Born in The Hague on 2 March 1924, Westerik received his education at the Royal Academy of Art, The Hague from 1942 to 1947. After his graduation he made a study trip to the United States in 1948. After his return to the Netherlands, he settled as an independent artist in The Hague. With the artists Herman Berserik, Jan van Heel, Willem Hussem and Jaap Nanninga he participated in the Verve group, which they founded in 1951 and dissolved in 1957.

From 1954 to 1958, Westerik was lecturer at the International School and the German International School, and from 1955 to 1958 also at the Vrije Academie voor Beeldende Kunsten in The Hague. From 1958 to 1971, he was a lecturer in figure drawing at the Royal Academy of Art, The Hague.
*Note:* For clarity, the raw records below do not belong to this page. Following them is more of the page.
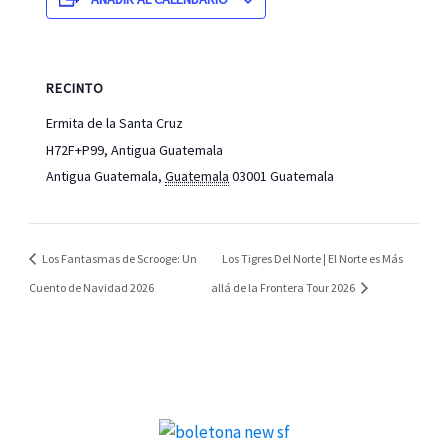
RECINTO
Ermita de la Santa Cruz
H72F+P99, Antigua Guatemala
Antigua Guatemala
,
Guatemala
03001
Guatemala
Los Fantasmas de Scrooge: Un
Los Tigres Del Norte | El Norte es Más
Cuento de Navidad 2026
allá de la Frontera Tour 2026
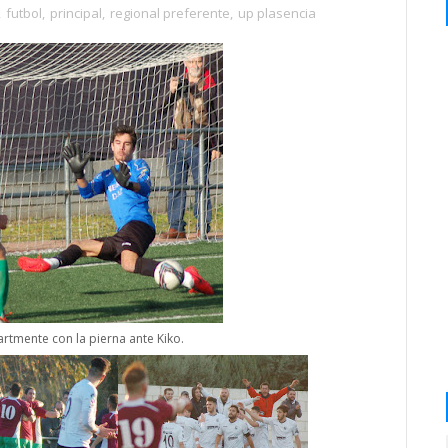
,
futbol
,
principal
,
regional preferente
,
up plasencia
artmente con la pierna ante Kiko.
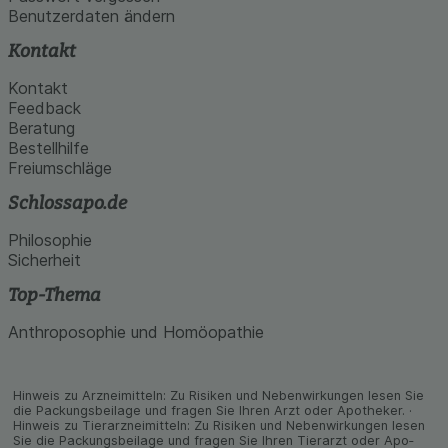
Benutzerdaten ändern
Kontakt
Kontakt
Feedback
Beratung
Bestellhilfe
Freiumschläge
Schlossapo.de
Philosophie
Sicherheit
Top-Thema
Anthroposophie und Homöopathie
Hinweis zu Arzneimitteln: Zu Risiken und Neben­wirkungen lesen Sie
die Packungs­beilage und fragen Sie Ihren Arzt oder Apo­theker. ·
Hinweis zu Tier­arz­nei­mitteln: Zu Risiken und Neben­wirkungen lesen
Sie die Packungs­beilage und fragen Sie Ihren Tier­arzt oder Apo­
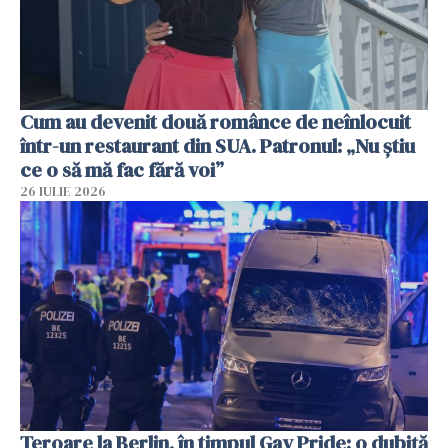
Cum au devenit două românce de neînlocuit
într-un restaurant din SUA. Patronul: „Nu știu
ce o să mă fac fără voi”
26 IULIE 2026
Teroare la Berlin, în timpul Gay Pride: o dubiță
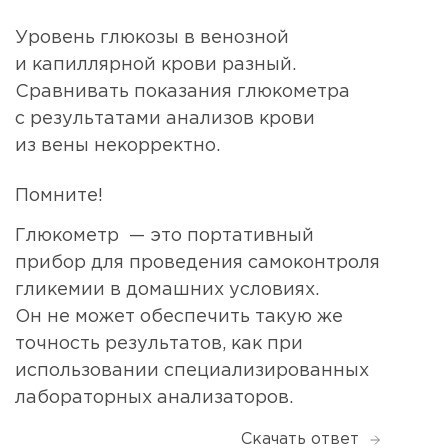
Уровень глюкозы в венозной
и капиллярной крови разный.
Сравнивать показания глюкометра
с результатами анализов крови
из вены некорректно.
Помните!
Глюкометр — это портативный
прибор для проведения самоконтроля
гликемии в домашних условиях.
Он не может обеспечить такую же
точность результатов, как при
использовании специализированных
лабораторных анализаторов.
Скачать ответ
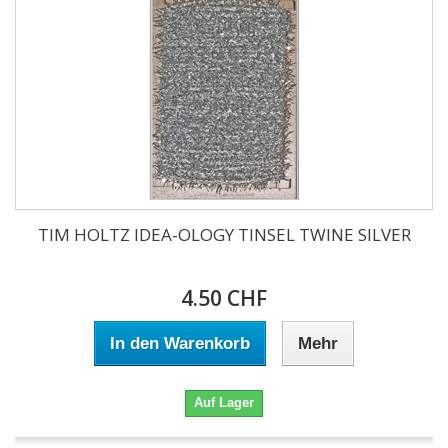
TIM HOLTZ IDEA-OLOGY TINSEL TWINE SILVER
4.50 CHF
In den Warenkorb
Mehr
Auf Lager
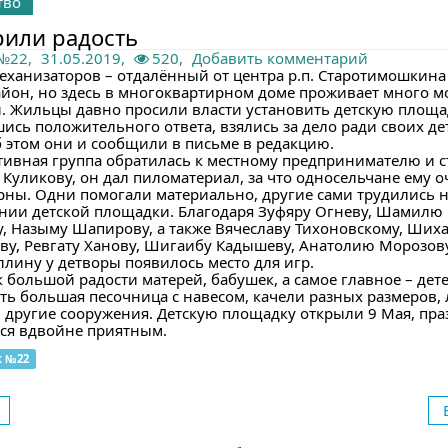
тво
или радость
 №22
,
31.05.2019,
520,
Добавить комментарий
еханизаторов – отдалённый от центра р.п. Старотимошкина
йон, но здесь в многоквартирном доме проживает много 
и. Жильцы давно просили власти установить детскую площа
ись положительного ответа, взялись за дело ради своих де
б этом они и сообщили в письме в редакцию.
ивная группа обратилась к местному предпринимателю и с
 Куликову, он дал пиломатериал, за что односельчане ему о
рны. Одни помогали материально, другие сами трудились 
нии детской площадки. Благодаря Зуфяру Огневу, Шамилю
у, Назыму Шапирову, а также Вячеславу Тихоновскому, Ших
ву, Ревгату Ханову, Шигаибу Кадышеву, Анатолию Морозов
ллину у детворы появилось место для игр.
к большой радости матерей, бабушек, а самое главное – дете
сть большая песочница с навесом, качели разных размеров, 
и другие сооружения. Детскую площадку открыли 9 Мая, пра
ся вдвойне приятным.
к №22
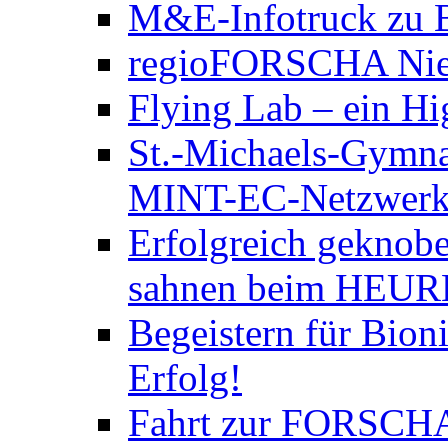
M&E-Infotruck zu B
regioFORSCHA Nied
Flying Lab – ein Hi
St.-Michaels-Gymna
MINT-EC-Netzwerktre
Erfolgreich geknobe
sahnen beim HEURE
Begeistern für Bion
Erfolg!
Fahrt zur FORSCH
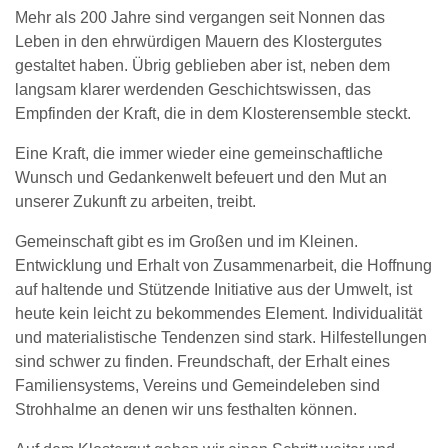
Mehr als 200 Jahre sind vergangen seit Nonnen das
Leben in den ehrwürdigen Mauern des Klostergutes
gestaltet haben. Übrig geblieben aber ist, neben dem
langsam klarer werdenden Geschichtswissen, das
Empfinden der Kraft, die in dem Klosterensemble steckt.
Eine Kraft, die immer wieder eine gemeinschaftliche
Wunsch und Gedankenwelt befeuert und den Mut an
unserer Zukunft zu arbeiten, treibt.
Gemeinschaft gibt es im Großen und im Kleinen.
Entwicklung und Erhalt von Zusammenarbeit, die Hoffnung
auf haltende und Stützende Initiative aus der Umwelt, ist
heute kein leicht zu bekommendes Element. Individualität
und materialistische Tendenzen sind stark. Hilfestellungen
sind schwer zu finden. Freundschaft, der Erhalt eines
Familiensystems, Vereins und Gemeindeleben sind
Strohhalme an denen wir uns festhalten können.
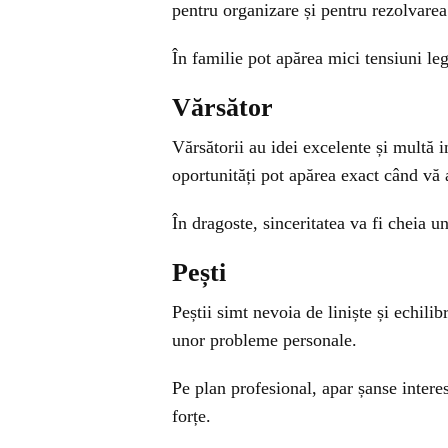
pentru organizare și pentru rezolvare
În familie pot apărea mici tensiuni leg
Vărsător
Vărsătorii au idei excelente și multă i
oportunități pot apărea exact când vă 
În dragoste, sinceritatea va fi cheia une
Pești
Peștii simt nevoia de liniște și echilib
unor probleme personale.
Pe plan profesional, apar șanse interes
forțe.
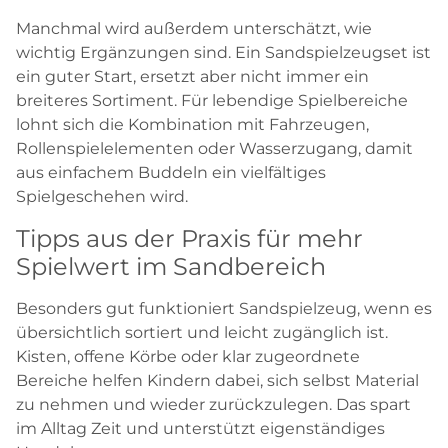
Manchmal wird außerdem unterschätzt, wie
wichtig Ergänzungen sind. Ein Sandspielzeugset ist
ein guter Start, ersetzt aber nicht immer ein
breiteres Sortiment. Für lebendige Spielbereiche
lohnt sich die Kombination mit Fahrzeugen,
Rollenspielelementen oder Wasserzugang, damit
aus einfachem Buddeln ein vielfältiges
Spielgeschehen wird.
Tipps aus der Praxis für mehr
Spielwert im Sandbereich
Besonders gut funktioniert Sandspielzeug, wenn es
übersichtlich sortiert und leicht zugänglich ist.
Kisten, offene Körbe oder klar zugeordnete
Bereiche helfen Kindern dabei, sich selbst Material
zu nehmen und wieder zurückzulegen. Das spart
im Alltag Zeit und unterstützt eigenständiges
Between 1960 and 1970, Westerik also lectured at Ateliers '63 in Haarlem. In 1971, he moved to Rotterdam, and started a studio in the south of France, where he worked alternately until 2010.

Westerik was awarded the Jacob Maris Prize three times: in 1951 and 1955 for painting and in 1953 for drawing. He also received the Rembrandt Prize of the city of Leiden, the State Prize for Visual Arts and Architecture, Cultural Prize of South Holland and the Hendrik Chabot Price of the Prins Bernhard Cultuurfonds. In 1999, he was appointed Knight of the Order of the Netherlands Lion and in 2005 an honorary member of Pulchri Studio.

Westerik died on 10 September 2018 in Rotterdam at the age of 94.